Many Americans had never heard of Namibia until Angelina Jolie and Brad made a trip there to give birth to Shiloh. There’s not a lot of big news that comes out of this country, because it’s still relatively newly independent, there’s a small population, and Namibia seems to have learned what not to do from its neighbor and former landlord, South Africa. This is one of the favorite vacation spots of southern Africans, and Angelina allegedly fell in love with it while shooting Beyond Borders. If it’s good enough for Angelina, it must be awesome, right?

Namibia is awesome. It’s spread out with miles and miles between attractions, with a quirkiness that’s perfect for a traveler looking for something a bit different. If you want to really get away from the crowds, this is definitely the place. It’s the size of Spain, Germany and France combined, but its population is only about 2 million. Combined with a trip to Cape Town, it’s a fantastic journey, and safer than most of the countries in Africa. The currency is stable, people speak English and are tourist-friendly, and American dollars go further here than at home.

One of Namibia’s biggest draws is the cartoon-orange sand dunes at Sossusvlei, which are the biggest in the world. You might have seen dunes before, but you haven’t seen these. Getting there is half the fun. The park is about six hours from the capital, Windhoek, and between the wide, empty spaces you find weird little places like Solitaire, an essential stop that has more vintage wrecked cars than it does people, along with interesting mountain passes and amazing views.

The dune area is a national park, so you’re likely to see oryx, ostriches and lots of gazelles. There’s a camping park right inside the main gate that frequently sees animal visitors, at both morning and night. Many travelers will drive to the dunes early in the morning to watch the sunrise on the dunes. A few are accessible for climbing, but it’s harder and they’re taller than you think.

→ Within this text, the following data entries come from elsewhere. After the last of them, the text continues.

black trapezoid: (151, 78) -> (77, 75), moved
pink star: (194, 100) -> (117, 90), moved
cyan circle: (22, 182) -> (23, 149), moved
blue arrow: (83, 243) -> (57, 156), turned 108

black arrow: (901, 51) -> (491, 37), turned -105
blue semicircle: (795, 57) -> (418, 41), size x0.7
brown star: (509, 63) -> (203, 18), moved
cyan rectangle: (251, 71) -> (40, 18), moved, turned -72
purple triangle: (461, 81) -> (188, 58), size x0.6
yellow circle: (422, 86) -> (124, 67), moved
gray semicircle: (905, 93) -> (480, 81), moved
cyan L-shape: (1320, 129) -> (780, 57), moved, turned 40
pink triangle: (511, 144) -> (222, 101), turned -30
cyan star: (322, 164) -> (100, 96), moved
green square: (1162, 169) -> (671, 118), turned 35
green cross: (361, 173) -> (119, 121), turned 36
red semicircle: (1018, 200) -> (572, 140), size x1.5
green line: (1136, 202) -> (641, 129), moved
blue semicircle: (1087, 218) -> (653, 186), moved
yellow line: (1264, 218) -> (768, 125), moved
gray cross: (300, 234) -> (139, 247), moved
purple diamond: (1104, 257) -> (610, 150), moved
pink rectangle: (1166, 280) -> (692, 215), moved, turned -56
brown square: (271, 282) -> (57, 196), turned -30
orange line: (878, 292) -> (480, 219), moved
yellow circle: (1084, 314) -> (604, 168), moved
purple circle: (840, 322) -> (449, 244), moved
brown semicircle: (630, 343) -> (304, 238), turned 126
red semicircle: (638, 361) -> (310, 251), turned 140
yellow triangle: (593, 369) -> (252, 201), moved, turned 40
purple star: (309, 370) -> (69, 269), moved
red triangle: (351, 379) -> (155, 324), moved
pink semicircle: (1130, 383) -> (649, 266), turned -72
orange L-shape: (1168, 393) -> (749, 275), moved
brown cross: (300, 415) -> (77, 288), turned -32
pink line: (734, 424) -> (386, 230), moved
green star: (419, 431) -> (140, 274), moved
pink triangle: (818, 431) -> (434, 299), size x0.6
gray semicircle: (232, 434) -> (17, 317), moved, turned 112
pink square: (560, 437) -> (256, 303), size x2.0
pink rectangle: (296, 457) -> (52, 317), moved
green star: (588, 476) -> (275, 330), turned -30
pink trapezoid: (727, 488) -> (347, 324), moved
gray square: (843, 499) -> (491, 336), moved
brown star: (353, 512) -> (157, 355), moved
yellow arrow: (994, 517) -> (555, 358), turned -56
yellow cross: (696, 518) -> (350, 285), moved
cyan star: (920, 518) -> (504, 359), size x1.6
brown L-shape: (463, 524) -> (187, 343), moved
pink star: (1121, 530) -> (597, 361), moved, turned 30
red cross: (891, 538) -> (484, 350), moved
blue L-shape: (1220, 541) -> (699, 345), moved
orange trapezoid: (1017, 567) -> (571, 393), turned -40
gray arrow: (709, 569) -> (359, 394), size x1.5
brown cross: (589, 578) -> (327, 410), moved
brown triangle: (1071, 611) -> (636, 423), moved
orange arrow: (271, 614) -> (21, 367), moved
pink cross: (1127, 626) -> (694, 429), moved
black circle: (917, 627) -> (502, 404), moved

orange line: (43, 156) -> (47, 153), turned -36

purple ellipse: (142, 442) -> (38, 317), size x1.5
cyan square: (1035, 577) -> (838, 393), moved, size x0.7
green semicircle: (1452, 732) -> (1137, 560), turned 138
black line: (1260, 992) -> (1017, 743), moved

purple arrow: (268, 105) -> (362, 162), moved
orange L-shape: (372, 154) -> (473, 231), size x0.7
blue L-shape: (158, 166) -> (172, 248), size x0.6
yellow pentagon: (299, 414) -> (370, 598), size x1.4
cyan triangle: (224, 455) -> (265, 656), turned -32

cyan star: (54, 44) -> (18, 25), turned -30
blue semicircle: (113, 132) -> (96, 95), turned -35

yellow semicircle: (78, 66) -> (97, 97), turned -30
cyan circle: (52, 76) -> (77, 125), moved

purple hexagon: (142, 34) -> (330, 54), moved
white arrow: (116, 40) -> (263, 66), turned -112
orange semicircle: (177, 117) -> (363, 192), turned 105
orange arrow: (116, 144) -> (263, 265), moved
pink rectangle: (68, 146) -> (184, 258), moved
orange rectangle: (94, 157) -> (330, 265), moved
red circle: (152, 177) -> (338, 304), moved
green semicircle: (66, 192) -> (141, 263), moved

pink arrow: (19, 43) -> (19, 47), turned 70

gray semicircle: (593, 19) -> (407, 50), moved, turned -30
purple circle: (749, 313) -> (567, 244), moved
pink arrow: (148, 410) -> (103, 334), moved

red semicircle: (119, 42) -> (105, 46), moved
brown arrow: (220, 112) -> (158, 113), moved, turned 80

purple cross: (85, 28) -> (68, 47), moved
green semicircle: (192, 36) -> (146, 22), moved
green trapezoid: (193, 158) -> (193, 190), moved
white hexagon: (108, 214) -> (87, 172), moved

Etosha National Park is one of the most famous game parks in the world. It’s unique in that its center is a salt pan, and many of the animals and plants here have adapted to live with less water. The park has several interesting campgrounds, with one actually built on the edge of the pan. There’s really nothing to see at this particular lodge, except a really flat ocean landscape with no water, but at least you don’t have to squint to see behind bushes. Most of the camps in Etosha have lodges and a watering hole where animals gather. You can watch and photograph them in the comfort of the facilities without being stuck in a car. The more clever animals ignore fences, so you might encounter a group of mongoose or jackals running around the camp looking for food scraps.

Damaraland, in the western desert, is a unique spot. At first glimpse, you might think you’re in Arizona. The famous petroglyph site of Twyfelfontein lies in the heart of the area, and it’s one of the best places to see animals carved in stone thousands of years old. The area was first discovered by Europeans less than 100 years ago, and to date over 2,000 carvings have been found of giraffes, ostriches and other animals that Damaraland ancestors hunted and bragged about on giant stones.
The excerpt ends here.